[Saved entries]

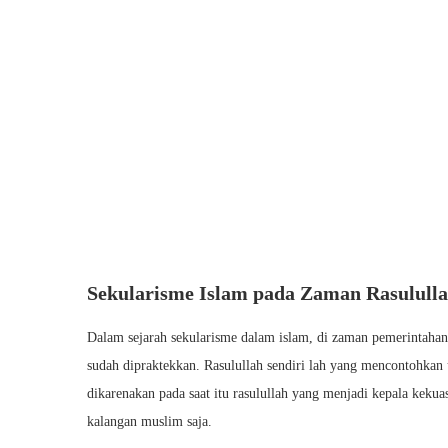
Sekularisme Islam pada Zaman Rasulull
Dalam sejarah sekularisme dalam islam, di zaman pemerintaha
sudah dipraktekkan. Rasulullah sendiri lah yang mencontohkan
dikarenakan pada saat itu rasulullah yang menjadi kepala keku
kalangan muslim saja.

**TASK ITEM**
Only exact copies of the lines from the one containing "sudah dipraktekkan. Rasulullah" to the end of the records belong in the answer.

**RESULT OF THE TASK**
sudah dipraktekkan. Rasulullah sendiri lah yang mencontohkan
dikarenakan pada saat itu rasulullah yang menjadi kepala keku
kalangan muslim saja.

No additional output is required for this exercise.